The Geneva Bible was produced by a group of English scholars who, fleeing from the reign of Queen Mary, had found refuge in Switzerland. During the reign of Queen Mary, no Bibles were printed in England, the English Bible was no longer used in churches and English Bibles already in churches were removed and burned. Mary was determined to return Britain to Roman Catholicism.
The first English Protestant to die during Mary's turbulent reign was John Rogers in 1555, who had been the editor of the Matthews Bible. At this time, hundreds of Protestants left England and headed for Geneva, a city which under the leadership of Calvin, had become the intellectual and spiritual capital of European Protestants.
One of these exiles was William Whittingham, a fellow of Christ Church at Oxford University, who had been a diplomat, a courtier, was much traveled and skilled in many languages including Greek and Hebrew. He eventually succeeded John Knox as the minister of the English congregation in Geneva. Whittingham went on to publish the 1560 Geneva Bible.
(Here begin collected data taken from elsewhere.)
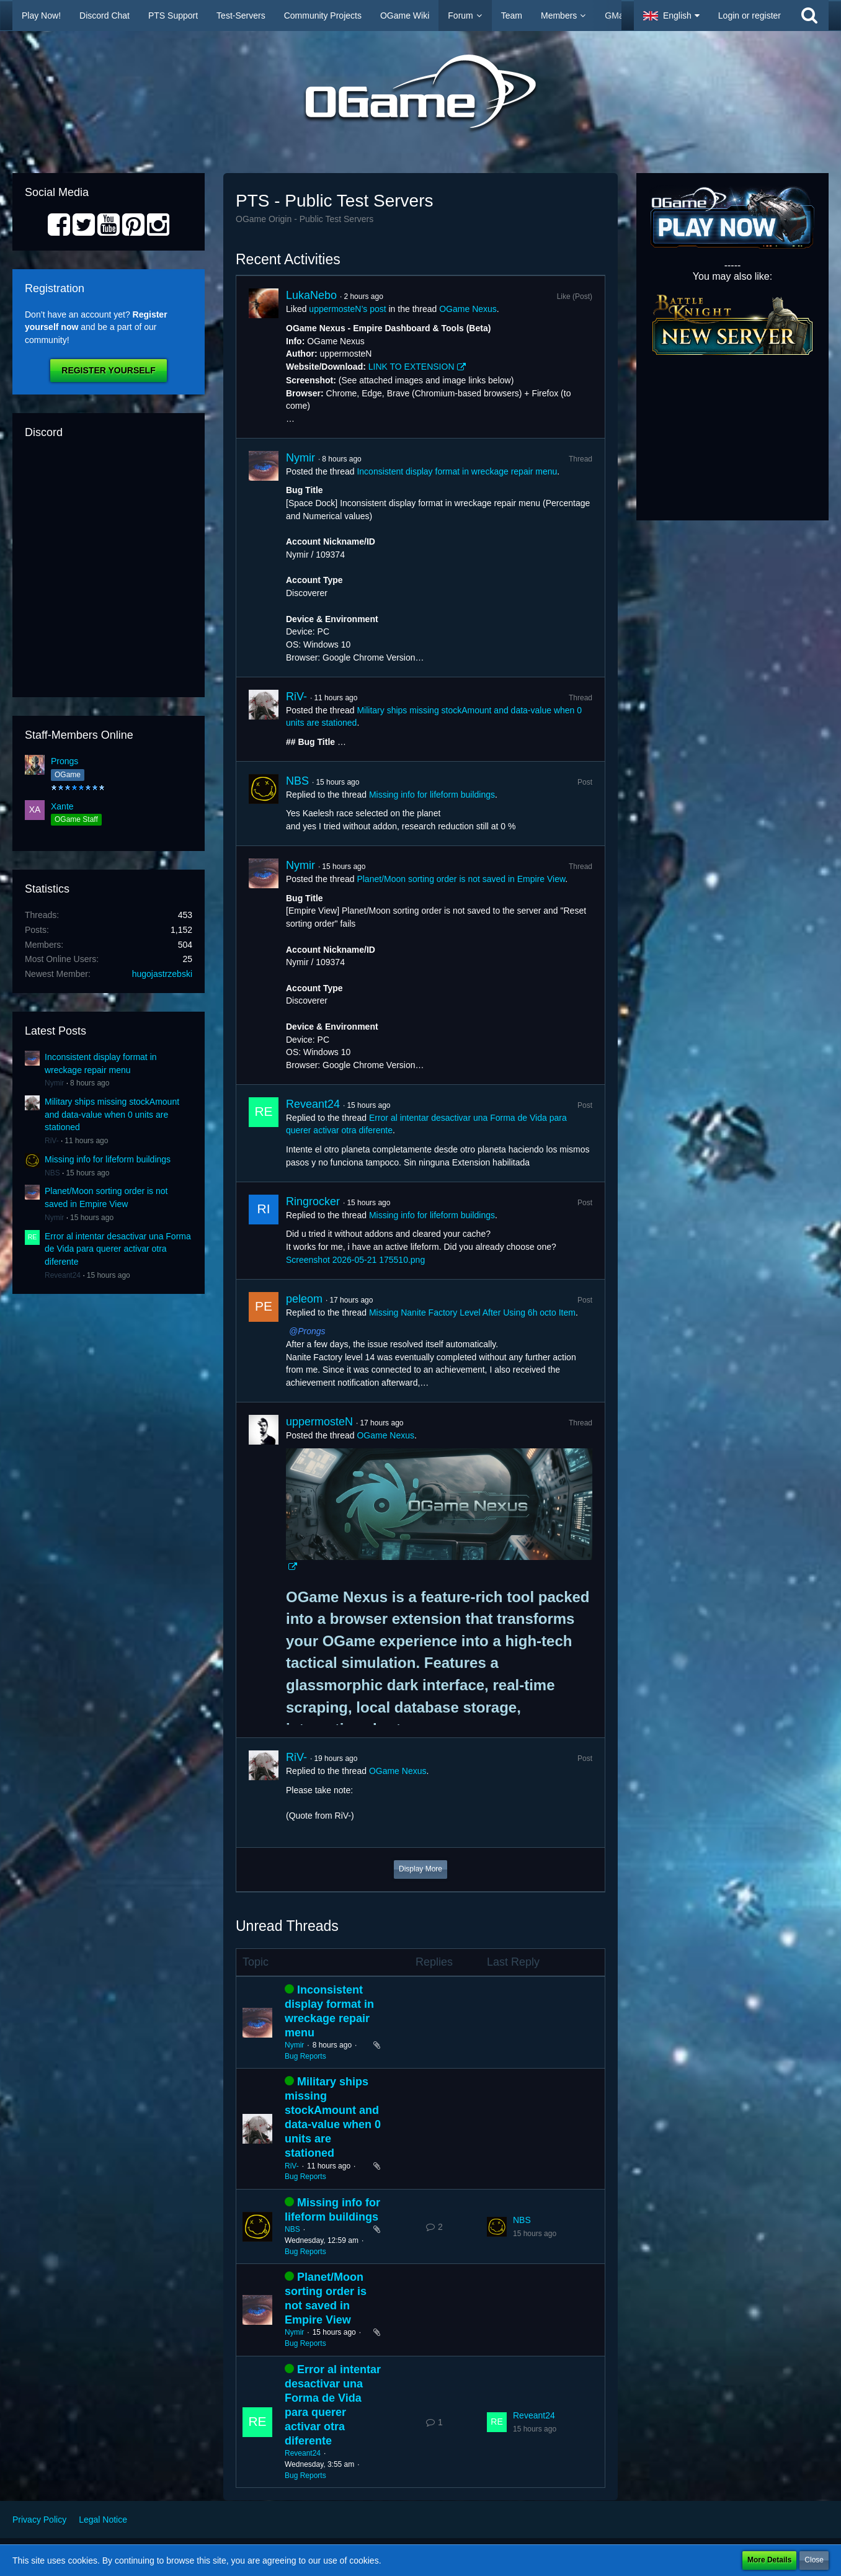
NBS (52, 1173)
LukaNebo (311, 295)
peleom (304, 1299)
This version is significant because, it came with a variety of scriptural study guides and aids, which included verse citations that allow the reader to cross-reference one verse with numerous relevant verses in the rest of the Bible, introductions to each book of the Bible that acted to summarize all of the material that each book would cover, maps, tables, woodcut illustrations, indices, as well as other included features, all of which would eventually lead to the reputation of the Geneva Bible as history's very first study Bible.